[GIVEN ENTRIES — start]
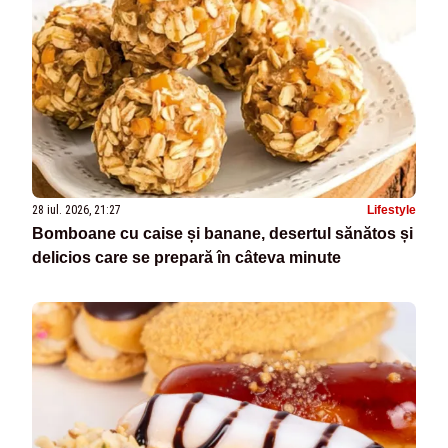
28 iul. 2026, 21:27
Lifestyle
Bomboane cu caise și banane, desertul sănătos și
delicios care se prepară în câteva minute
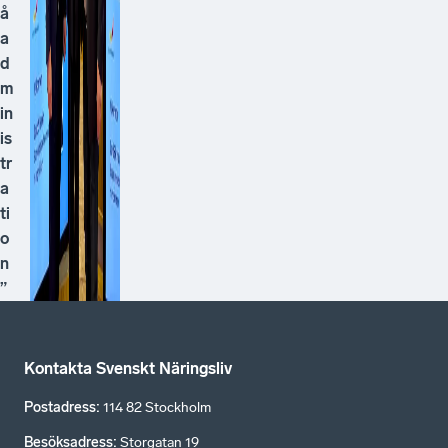
å
a
d
m
in
is
tr
a
ti
o
n
”
Kontakta Svenskt Näringsliv
Postadress
:
114 82 Stockholm
Besöksadress
:
Storgatan 19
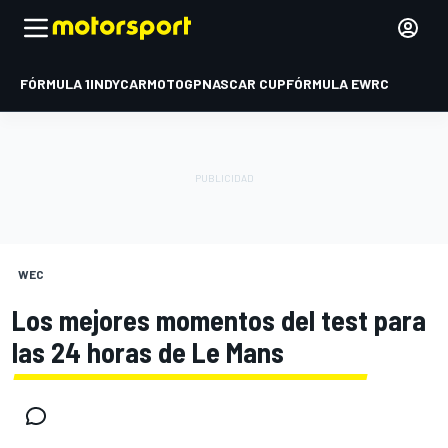
FÓRMULA 1
INDYCAR
MOTOGP
NASCAR CUP
FÓRMULA E
WRC
WEC
Los mejores momentos del test para
las 24 horas de Le Mans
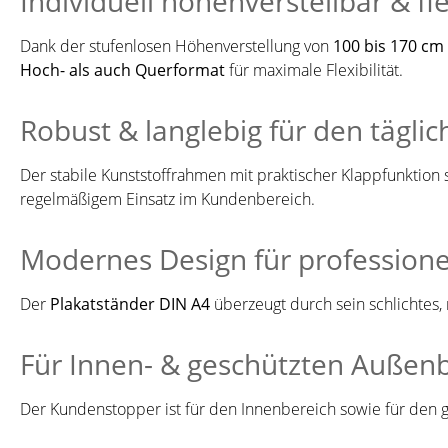
Individuell höhenverstellbar & fl
Dank der stufenlosen Höhenverstellung von
100 bis 170 cm
Hoch- als auch Querformat
für maximale Flexibilität.
Robust & langlebig für den täglic
Der stabile Kunststoffrahmen mit praktischer Klappfunktion 
regelmäßigem Einsatz im Kundenbereich.
Modernes Design für professione
Der
Plakatständer DIN A4
überzeugt durch sein schlichtes
Für Innen- & geschützten Außenb
Der Kundenstopper ist für den Innenbereich sowie für den g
[GIVEN ENTRIES — finish]
ASSIGNMENT: Set down, word for word, the line that contains "überzeugt durch sein schlichtes" and all lines after it up to the end of the listing.

EXERCISE ANSWER:
überzeugt durch sein schlichtes
Für Innen- & geschützten Außenb
Der Kundenstopper ist für den Innenbereich sowie für den g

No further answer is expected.